--- SOURCE DATA Enclosed Below ---

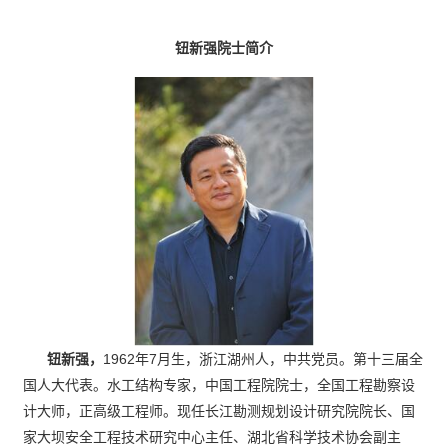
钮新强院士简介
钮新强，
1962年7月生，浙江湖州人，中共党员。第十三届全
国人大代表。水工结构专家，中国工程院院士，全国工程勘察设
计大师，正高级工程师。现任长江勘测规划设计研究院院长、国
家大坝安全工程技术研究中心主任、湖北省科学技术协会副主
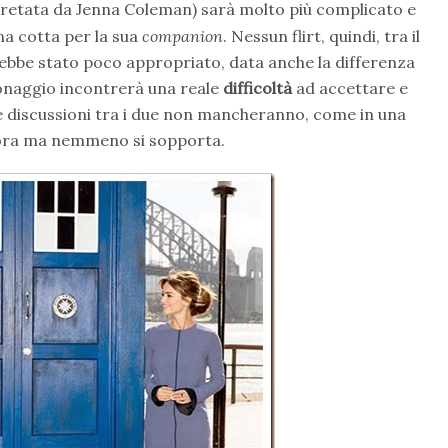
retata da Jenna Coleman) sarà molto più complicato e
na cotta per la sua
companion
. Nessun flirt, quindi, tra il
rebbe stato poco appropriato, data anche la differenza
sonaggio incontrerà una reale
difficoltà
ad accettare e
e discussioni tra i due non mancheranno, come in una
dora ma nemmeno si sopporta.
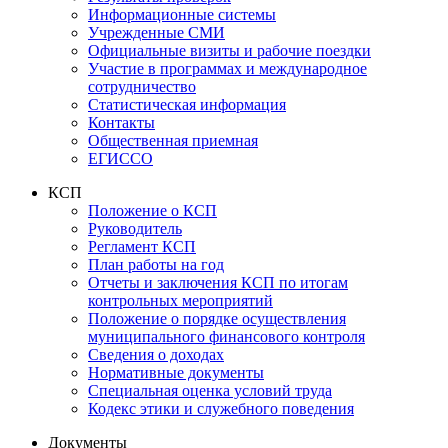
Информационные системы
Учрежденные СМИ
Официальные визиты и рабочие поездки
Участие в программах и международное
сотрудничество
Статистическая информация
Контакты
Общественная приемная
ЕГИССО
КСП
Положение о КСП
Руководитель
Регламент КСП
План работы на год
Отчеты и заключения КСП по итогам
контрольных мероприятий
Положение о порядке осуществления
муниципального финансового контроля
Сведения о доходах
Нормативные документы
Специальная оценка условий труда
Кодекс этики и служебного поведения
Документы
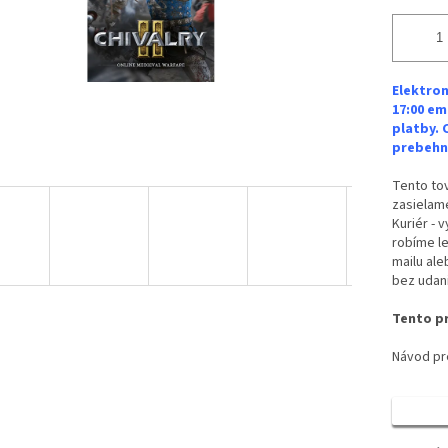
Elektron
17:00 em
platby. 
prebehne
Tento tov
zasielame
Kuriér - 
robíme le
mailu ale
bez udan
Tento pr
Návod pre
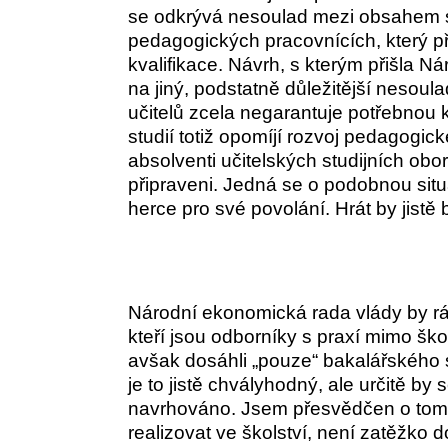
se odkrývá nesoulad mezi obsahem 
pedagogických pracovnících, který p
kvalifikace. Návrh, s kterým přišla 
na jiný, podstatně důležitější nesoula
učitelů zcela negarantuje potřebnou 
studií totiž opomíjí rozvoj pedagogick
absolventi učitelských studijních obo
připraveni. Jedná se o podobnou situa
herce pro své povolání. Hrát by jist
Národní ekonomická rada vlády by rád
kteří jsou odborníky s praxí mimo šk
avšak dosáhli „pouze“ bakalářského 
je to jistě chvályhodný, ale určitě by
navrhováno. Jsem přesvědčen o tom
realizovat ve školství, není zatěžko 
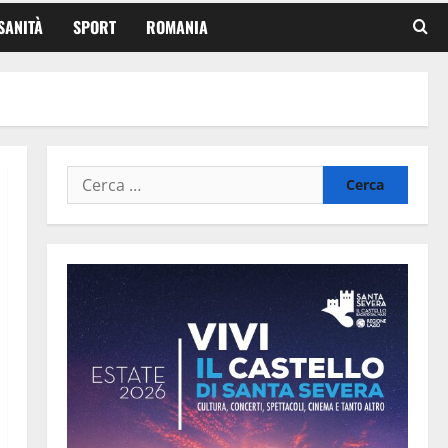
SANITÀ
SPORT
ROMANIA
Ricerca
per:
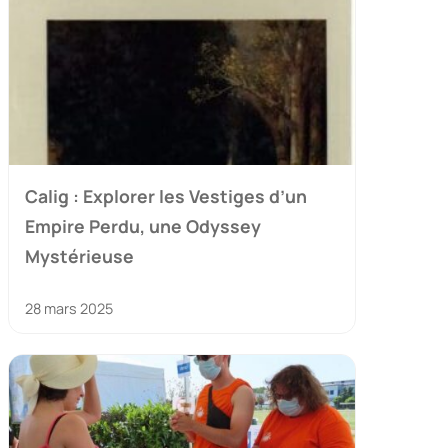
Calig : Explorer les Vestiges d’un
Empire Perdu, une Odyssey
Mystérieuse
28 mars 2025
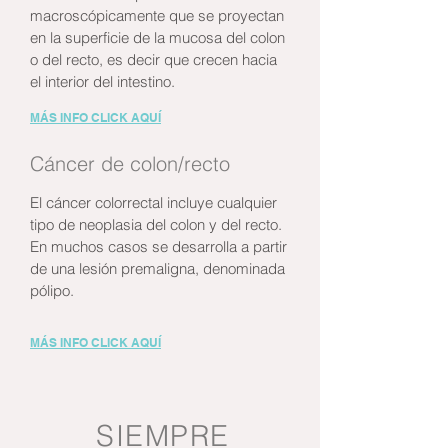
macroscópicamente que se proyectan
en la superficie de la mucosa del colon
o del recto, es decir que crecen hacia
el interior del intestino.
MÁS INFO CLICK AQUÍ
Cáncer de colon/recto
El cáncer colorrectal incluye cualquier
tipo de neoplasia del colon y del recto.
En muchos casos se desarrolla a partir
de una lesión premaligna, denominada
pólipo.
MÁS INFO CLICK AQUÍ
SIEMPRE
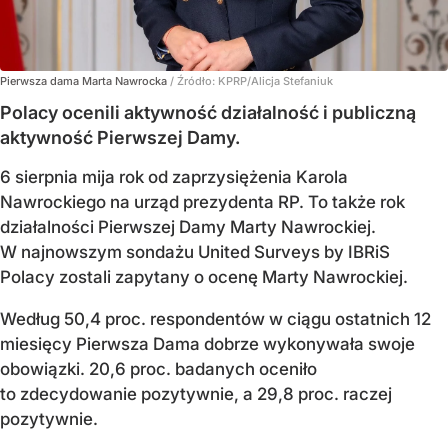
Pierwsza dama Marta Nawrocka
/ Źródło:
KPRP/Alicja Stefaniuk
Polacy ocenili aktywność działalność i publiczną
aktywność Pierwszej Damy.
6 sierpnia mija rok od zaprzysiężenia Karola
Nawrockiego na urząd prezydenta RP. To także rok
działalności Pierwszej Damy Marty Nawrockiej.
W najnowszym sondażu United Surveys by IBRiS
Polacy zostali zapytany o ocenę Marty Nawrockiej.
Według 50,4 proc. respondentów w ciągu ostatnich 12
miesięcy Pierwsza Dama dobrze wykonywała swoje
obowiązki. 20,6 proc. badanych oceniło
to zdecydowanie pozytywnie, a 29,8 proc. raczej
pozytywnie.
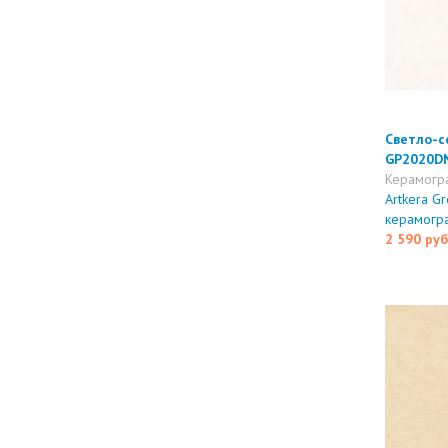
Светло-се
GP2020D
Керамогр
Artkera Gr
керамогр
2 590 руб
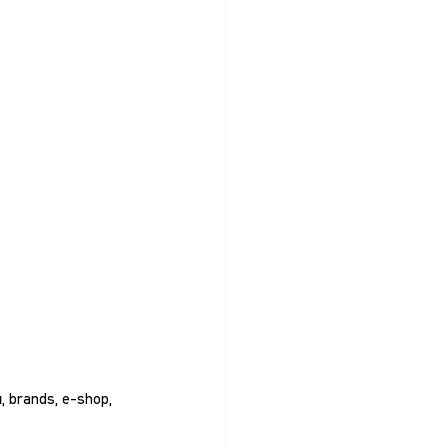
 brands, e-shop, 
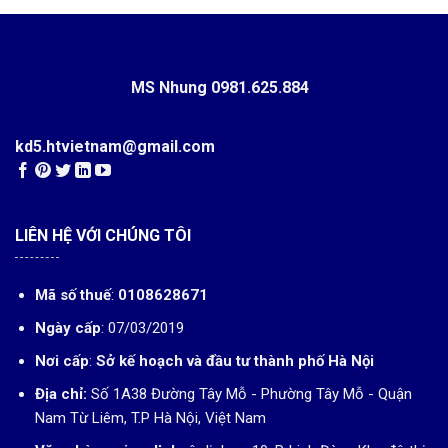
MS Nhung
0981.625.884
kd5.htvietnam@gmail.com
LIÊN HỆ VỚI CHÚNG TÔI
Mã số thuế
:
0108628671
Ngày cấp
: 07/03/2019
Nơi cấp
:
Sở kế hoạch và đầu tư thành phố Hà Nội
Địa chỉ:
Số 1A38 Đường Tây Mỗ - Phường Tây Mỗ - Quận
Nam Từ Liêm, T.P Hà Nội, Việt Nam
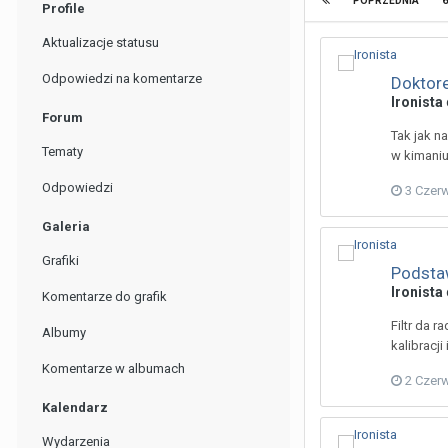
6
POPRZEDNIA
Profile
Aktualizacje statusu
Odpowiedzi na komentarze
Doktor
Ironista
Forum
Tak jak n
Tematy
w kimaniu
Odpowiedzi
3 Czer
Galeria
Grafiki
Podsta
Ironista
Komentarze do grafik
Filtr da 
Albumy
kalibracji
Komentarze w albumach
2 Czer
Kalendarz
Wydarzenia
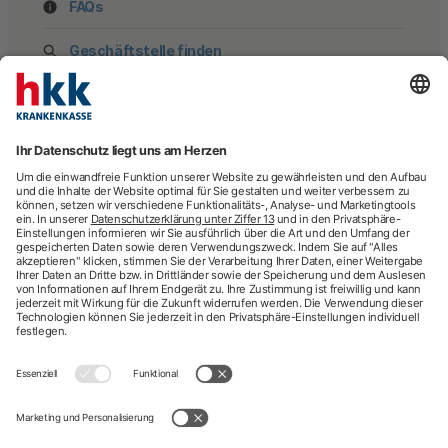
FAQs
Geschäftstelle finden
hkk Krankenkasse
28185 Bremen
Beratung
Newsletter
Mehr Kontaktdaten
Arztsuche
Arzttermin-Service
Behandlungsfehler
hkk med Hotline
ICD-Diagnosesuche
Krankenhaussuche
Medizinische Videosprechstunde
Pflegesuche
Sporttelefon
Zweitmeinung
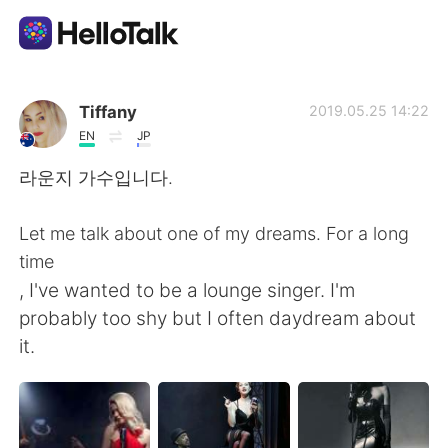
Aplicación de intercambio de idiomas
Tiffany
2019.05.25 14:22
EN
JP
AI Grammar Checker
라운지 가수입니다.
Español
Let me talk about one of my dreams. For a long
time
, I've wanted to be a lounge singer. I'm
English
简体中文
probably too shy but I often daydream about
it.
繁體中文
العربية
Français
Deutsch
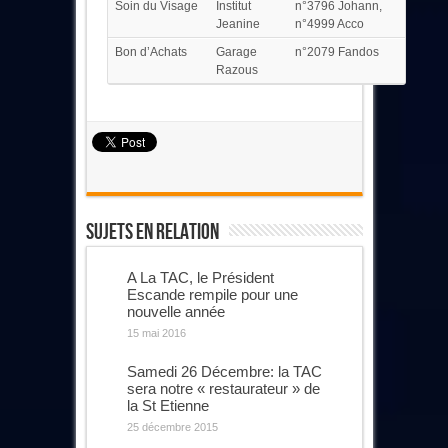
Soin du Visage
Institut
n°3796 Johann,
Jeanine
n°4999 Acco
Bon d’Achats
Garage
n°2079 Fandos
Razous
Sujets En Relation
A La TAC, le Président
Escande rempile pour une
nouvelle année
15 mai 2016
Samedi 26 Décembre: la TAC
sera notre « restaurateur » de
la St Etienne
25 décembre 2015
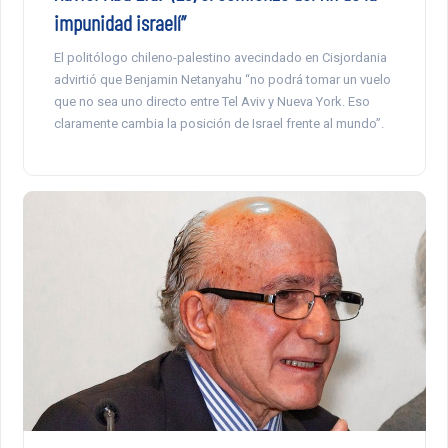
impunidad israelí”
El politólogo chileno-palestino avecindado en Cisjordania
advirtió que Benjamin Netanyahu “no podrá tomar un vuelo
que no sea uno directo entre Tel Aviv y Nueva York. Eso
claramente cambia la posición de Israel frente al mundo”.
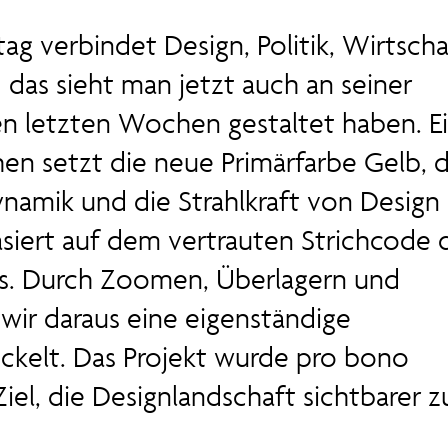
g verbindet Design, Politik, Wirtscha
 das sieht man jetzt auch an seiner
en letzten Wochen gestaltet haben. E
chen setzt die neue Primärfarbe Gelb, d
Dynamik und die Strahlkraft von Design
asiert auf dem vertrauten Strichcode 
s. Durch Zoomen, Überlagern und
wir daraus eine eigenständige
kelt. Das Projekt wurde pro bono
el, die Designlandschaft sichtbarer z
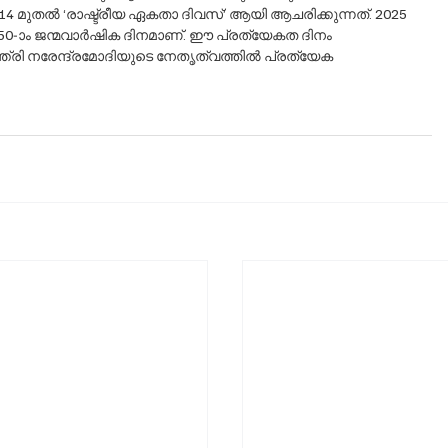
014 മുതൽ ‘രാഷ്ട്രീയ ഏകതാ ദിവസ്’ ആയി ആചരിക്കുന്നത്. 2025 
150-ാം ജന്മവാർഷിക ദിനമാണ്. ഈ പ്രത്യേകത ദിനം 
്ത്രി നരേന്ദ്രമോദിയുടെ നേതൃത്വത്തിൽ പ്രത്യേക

--- End of Enclosed SOURCE DATA ---

WHAT TO PRODUCE >>
Wherever the word "Nawrockiej" turns up in the records, copy out the line it is on.

EXERCISE OUTPUT >>
działalności Pierwszej Damy Marty Nawrockiej.
Polacy zostali zapytany o ocenę Marty Nawrockiej.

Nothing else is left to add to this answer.